(Beginning of LISTED RECORDS)

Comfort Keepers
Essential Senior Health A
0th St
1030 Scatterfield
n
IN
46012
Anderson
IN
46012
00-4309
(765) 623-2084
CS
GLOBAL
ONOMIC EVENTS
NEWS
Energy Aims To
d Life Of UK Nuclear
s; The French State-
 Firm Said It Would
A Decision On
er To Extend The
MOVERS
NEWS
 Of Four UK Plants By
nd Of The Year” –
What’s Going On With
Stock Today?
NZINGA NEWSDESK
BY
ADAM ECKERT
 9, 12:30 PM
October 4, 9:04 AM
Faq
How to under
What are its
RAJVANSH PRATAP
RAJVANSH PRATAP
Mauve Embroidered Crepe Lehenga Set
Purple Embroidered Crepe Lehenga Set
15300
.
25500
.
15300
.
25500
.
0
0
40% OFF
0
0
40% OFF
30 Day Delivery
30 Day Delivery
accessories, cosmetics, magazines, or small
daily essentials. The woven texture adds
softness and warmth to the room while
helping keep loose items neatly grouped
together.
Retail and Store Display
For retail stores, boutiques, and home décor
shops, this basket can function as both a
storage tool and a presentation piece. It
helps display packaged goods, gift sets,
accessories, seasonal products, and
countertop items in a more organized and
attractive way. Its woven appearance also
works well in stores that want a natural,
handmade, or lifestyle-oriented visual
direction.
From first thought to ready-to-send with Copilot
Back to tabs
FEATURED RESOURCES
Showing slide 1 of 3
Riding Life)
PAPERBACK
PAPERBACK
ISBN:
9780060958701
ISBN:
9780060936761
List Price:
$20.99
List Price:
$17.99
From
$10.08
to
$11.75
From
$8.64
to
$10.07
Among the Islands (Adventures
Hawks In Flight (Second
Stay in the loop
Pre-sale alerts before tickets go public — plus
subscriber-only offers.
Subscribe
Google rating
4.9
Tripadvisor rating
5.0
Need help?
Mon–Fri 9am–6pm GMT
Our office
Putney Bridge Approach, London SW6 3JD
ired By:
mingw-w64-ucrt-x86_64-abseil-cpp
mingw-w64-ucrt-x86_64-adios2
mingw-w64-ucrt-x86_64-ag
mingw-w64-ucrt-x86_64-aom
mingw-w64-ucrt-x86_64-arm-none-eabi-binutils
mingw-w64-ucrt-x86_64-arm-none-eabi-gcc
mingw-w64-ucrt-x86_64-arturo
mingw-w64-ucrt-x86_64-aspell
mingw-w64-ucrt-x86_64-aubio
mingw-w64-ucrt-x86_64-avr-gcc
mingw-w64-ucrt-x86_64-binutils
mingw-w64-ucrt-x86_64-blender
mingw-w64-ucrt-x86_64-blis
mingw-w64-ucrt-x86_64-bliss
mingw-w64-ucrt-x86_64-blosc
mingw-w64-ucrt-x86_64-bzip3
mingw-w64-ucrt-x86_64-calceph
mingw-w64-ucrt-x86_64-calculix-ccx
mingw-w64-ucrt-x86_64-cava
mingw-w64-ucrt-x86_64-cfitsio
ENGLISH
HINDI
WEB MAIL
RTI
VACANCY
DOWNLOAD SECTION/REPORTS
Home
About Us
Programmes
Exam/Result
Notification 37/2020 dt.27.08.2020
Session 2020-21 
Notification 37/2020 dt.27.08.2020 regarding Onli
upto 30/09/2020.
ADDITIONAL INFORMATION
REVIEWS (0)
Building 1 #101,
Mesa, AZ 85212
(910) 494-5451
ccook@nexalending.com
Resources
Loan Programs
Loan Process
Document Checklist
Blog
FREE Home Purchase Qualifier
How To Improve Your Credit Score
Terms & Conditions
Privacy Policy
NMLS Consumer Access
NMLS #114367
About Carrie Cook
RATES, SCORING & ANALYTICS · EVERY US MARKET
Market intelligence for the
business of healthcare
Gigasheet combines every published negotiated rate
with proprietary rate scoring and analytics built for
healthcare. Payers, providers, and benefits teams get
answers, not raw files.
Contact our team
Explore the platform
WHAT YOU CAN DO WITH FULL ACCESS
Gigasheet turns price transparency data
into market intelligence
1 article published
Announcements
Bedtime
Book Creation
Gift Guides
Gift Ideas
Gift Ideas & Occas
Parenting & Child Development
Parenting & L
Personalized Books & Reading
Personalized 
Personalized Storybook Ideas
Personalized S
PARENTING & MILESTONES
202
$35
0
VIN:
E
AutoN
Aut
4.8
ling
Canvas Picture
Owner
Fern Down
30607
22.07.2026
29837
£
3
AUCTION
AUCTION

(End of LISTED RECORDS)

ABOUT THIS TASK:
Write out each entry exactly, and omit nothing.

RESULT:
Comfort Keepers
Essential Senior Health A
0th St
1030 Scatterfield
n
IN
46012
Anderson
IN
46012
00-4309
(765) 623-2084
CS
GLOBAL
ONOMIC EVENTS
NEWS
Energy Aims To
d Life Of UK Nuclear
s; The French State-
 Firm Said It Would
A Decision On
er To Extend The
MOVERS
NEWS
 Of Four UK Plants By
nd Of The Year” –
What’s Going On With
Stock Today?
NZINGA NEWSDESK
BY
ADAM ECKERT
 9, 12:30 PM
October 4, 9:04 AM
Faq
How to under
What are its
RAJVANSH PRATAP
RAJVANSH PRATAP
Mauve Embroidered Crepe Lehenga Set
Purple Embroidered Crepe Lehenga Set
15300
.
25500
.
15300
.
25500
.
0
0
40% OFF
0
0
40% OFF
30 Day Delivery
30 Day Delivery
accessories, cosmetics, magazines, or small
daily essentials. The woven texture adds
softness and warmth to the room while
helping keep loose items neatly grouped
together.
Retail and Store Display
For retail stores, boutiques, and home décor
shops, this basket can function as both a
storage tool and a presentation piece. It
helps display packaged goods, gift sets,
accessories, seasonal products, and
countertop items in a more organized and
attractive way. Its woven appearance also
works well in stores that want a natural,
handmade, or lifestyle-oriented visual
direction.
From first thought to ready-to-send with Copilot
Back to tabs
FEATURED RESOURCES
Showing slide 1 of 3
Riding Life)
PAPERBACK
PAPERBACK
ISBN:
9780060958701
ISBN:
9780060936761
List Price:
$20.99
List Price:
$17.99
From
$10.08
to
$11.75
From
$8.64
to
$10.07
Among the Islands (Adventures
Hawks In Flight (Second
Stay in the loop
Pre-sale alerts before tickets go public — plus
subscriber-only offers.
Subscribe
Google rating
4.9
Tripadvisor rating
5.0
Need help?
Mon–Fri 9am–6pm GMT
Our office
Putney Bridge Approach, London SW6 3JD
ired By:
mingw-w64-ucrt-x86_64-abseil-cpp
mingw-w64-ucrt-x86_64-adios2
mingw-w64-ucrt-x86_64-ag
mingw-w64-ucrt-x86_64-aom
mingw-w64-ucrt-x86_64-arm-none-eabi-binutils
mingw-w64-ucrt-x86_64-arm-none-eabi-gcc
mingw-w64-ucrt-x86_64-arturo
mingw-w64-ucrt-x86_64-aspell
mingw-w64-ucrt-x86_64-aubio
mingw-w64-ucrt-x86_64-avr-gcc
mingw-w64-ucrt-x86_64-binutils
mingw-w64-ucrt-x86_64-blender
mingw-w64-ucrt-x86_64-blis
mingw-w64-ucrt-x86_64-bliss
mingw-w64-ucrt-x86_64-blosc
mingw-w64-ucrt-x86_64-bzip3
mingw-w64-ucrt-x86_64-calceph
mingw-w64-ucrt-x86_64-calculix-ccx
mingw-w64-ucrt-x86_64-cava
mingw-w64-ucrt-x86_64-cfitsio
ENGLISH
HINDI
WEB MAIL
RTI
VACANCY
DOWNLOAD SECTION/REPORTS
Home
About Us
Programmes
Exam/Result
Notification 37/2020 dt.27.08.2020
Session 2020-21 
Notification 37/2020 dt.27.08.2020 regarding Onli
upto 30/09/2020.
ADDITIONAL INFORMATION
REVIEWS (0)
Building 1 #101,
Mesa, AZ 85212
(910) 494-5451
ccook@nexalending.com
Resources
Loan Programs
Loan Process
Document Checklist
Blog
FREE Home Purchase Qualifier
How To Improve Your Credit Score
Terms & Conditions
Privacy Policy
NMLS Consumer Access
NMLS #114367
About Carrie Cook
RATES, SCORING & ANALYTICS · EVERY US MARKET
Market intelligence for the
business of healthcare
Gigasheet combines every published negotiated rate
with proprietary rate scoring and analytics built for
healthcare. Payers, providers, and benefits teams get
answers, not raw files.
Contact our team
Explore the platform
WHAT YOU CAN DO WITH FULL ACCESS
Gigasheet turns price transparency data
into market intelligence
1 article published
Announcements
Bedtime
Book Creation
Gift Guides
Gift Ideas
Gift Ideas & Occas
Parenting & Child Development
Parenting & L
Personalized Books & Reading
Personalized 
Personalized Storybook Ideas
Personalized S
PARENTING & MILESTONES
202
$35
0
VIN:
E
AutoN
Aut
4.8
ling
Canvas Picture
Owner
Fern Down
30607
22.07.2026
29837
£
3
AUCTION
AUCTION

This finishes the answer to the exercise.